I’ve found myself wondering this week, what Paul would write to us. While meat on the potluck table isn’t our issue. I’m fairly certain he would look at our church/and at the Church (big “c” church) and have a few things to say about how we are in relationship during this pandemic.
There is a lot of anxiety out there about what the church (all church) will look like when we re-emerge.
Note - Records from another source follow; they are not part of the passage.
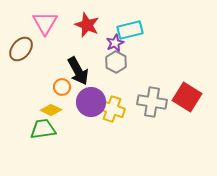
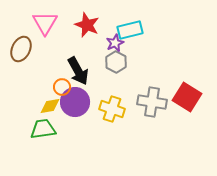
brown ellipse: rotated 15 degrees counterclockwise
purple circle: moved 16 px left
yellow diamond: moved 1 px left, 4 px up; rotated 35 degrees counterclockwise
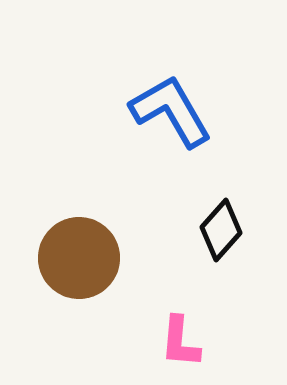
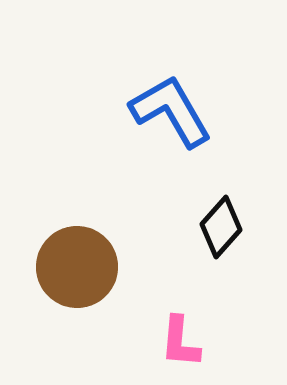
black diamond: moved 3 px up
brown circle: moved 2 px left, 9 px down
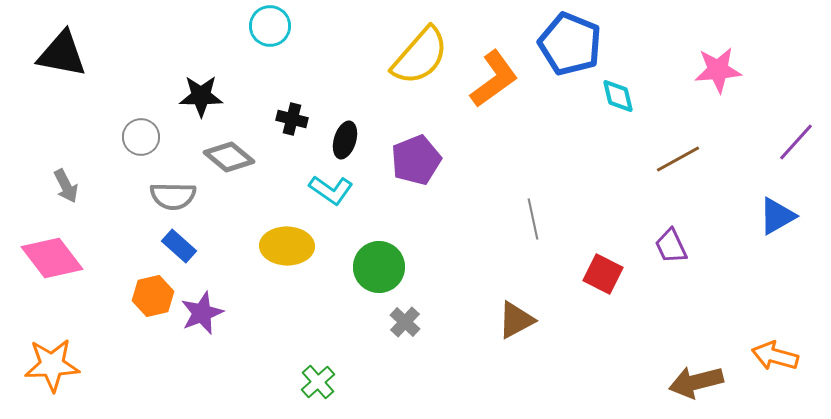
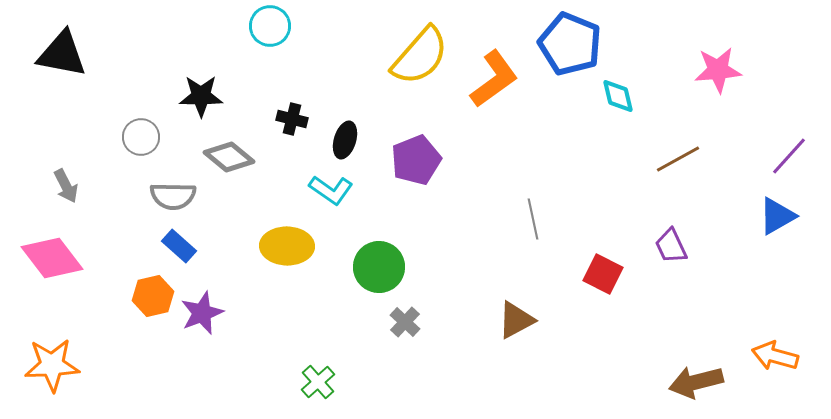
purple line: moved 7 px left, 14 px down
We are scattered, we are splintered… how will we bind and heal.
Now that people have discovered Sunday mornings, laying around in their robes, slowly greeting the day with no rush to get out the door for worship… will they come back?
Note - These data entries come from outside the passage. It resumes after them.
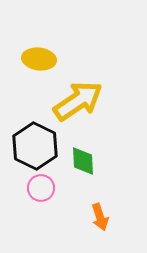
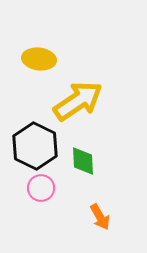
orange arrow: rotated 12 degrees counterclockwise
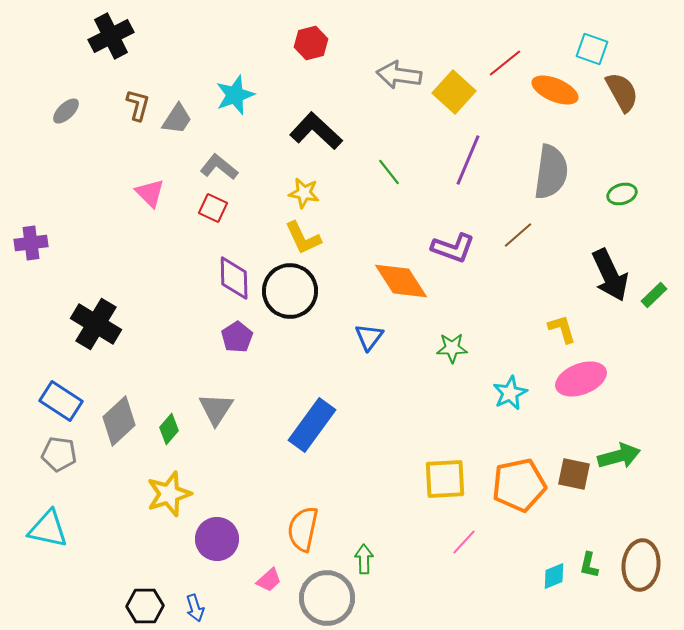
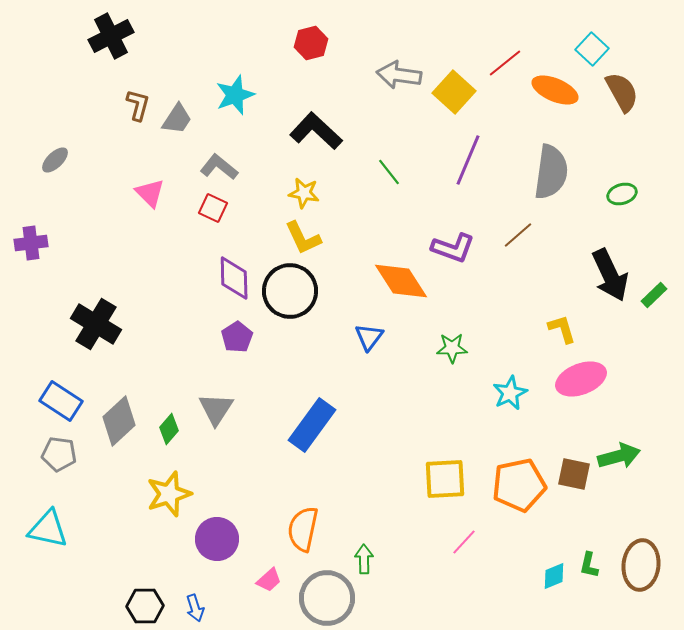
cyan square at (592, 49): rotated 24 degrees clockwise
gray ellipse at (66, 111): moved 11 px left, 49 px down
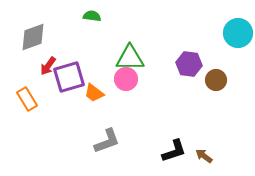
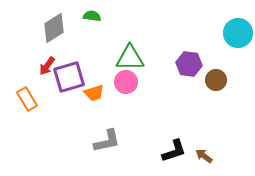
gray diamond: moved 21 px right, 9 px up; rotated 12 degrees counterclockwise
red arrow: moved 1 px left
pink circle: moved 3 px down
orange trapezoid: rotated 55 degrees counterclockwise
gray L-shape: rotated 8 degrees clockwise
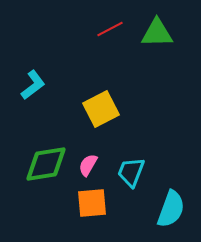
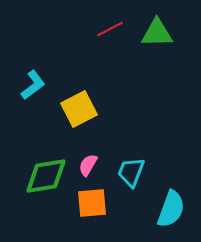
yellow square: moved 22 px left
green diamond: moved 12 px down
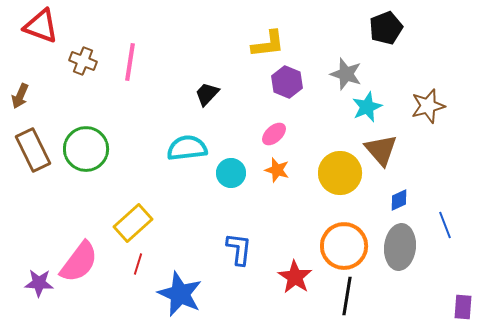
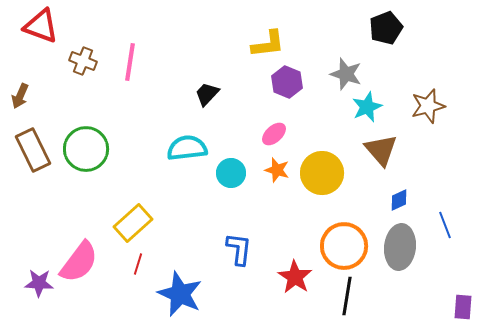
yellow circle: moved 18 px left
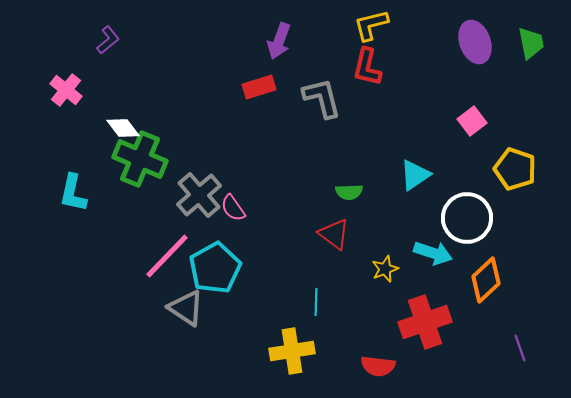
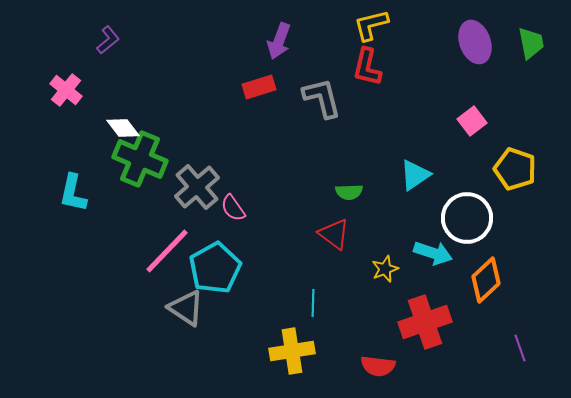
gray cross: moved 2 px left, 8 px up
pink line: moved 5 px up
cyan line: moved 3 px left, 1 px down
Now that people have been pushed to find new ways to feed their soul while in all this solitary-ness… will they come back?
Now that people have trimmed their community down to the bar bones… will we be the same? Hugging at the door? Eager to pour a cup of coffee? Ready to sign up and be a part?
Now that I’ve gotten a taste for two day weekends, will I still show up early on Sunday morning to plug in the coffee maker and unlock the doors and fold the bulletins and turn on a mic-pack again?… (yeah, of course I will)
There is a lot of questions out there about the role of houses of worship.
Questions. Opportunities. Shifts. Changes. Dreams and hopes.
Paul might not have a specific plan for us to follow… he would tell us that “love builds up.”
Sacrificial love. Love that is a choice. Love that is intentional. Love builds up.
Choosing to attend worship from your office at lunchtime… or to listen while you flip pancakes… Choosing to zoom into a meeting… choosing to pick up the phone and call a friend or to take out your stationary to write a note… Choosing to drop of blankets to the church for Fellinlove Farm or keeping up tithes… finding creative ways to be the hands and feet of Christ in your home in your communities… THESE things build! They are a balm to the splintered, faction-ed, scattered body of Christ. These things are light and Spirit breathed into our spaces and place.
They aren’t perfect, but they build.
Keep doing what you are doing!
Keep doing what you are doing.
It builds up. And it models for others.
Lean in. Plug in. Engage. Not just for yourself, but for the whole.
We are all going to have days where we are beyond frustrated with this pandemic or with the state of the world/ of our life… and we will break and crack… but when we are weak – the love of others will hold us and build us back up.
So, if today is a good day/ a blessed day/ a day where you see God at work in the world and you have such a hope for the future… spread it/share it/ let it build the community.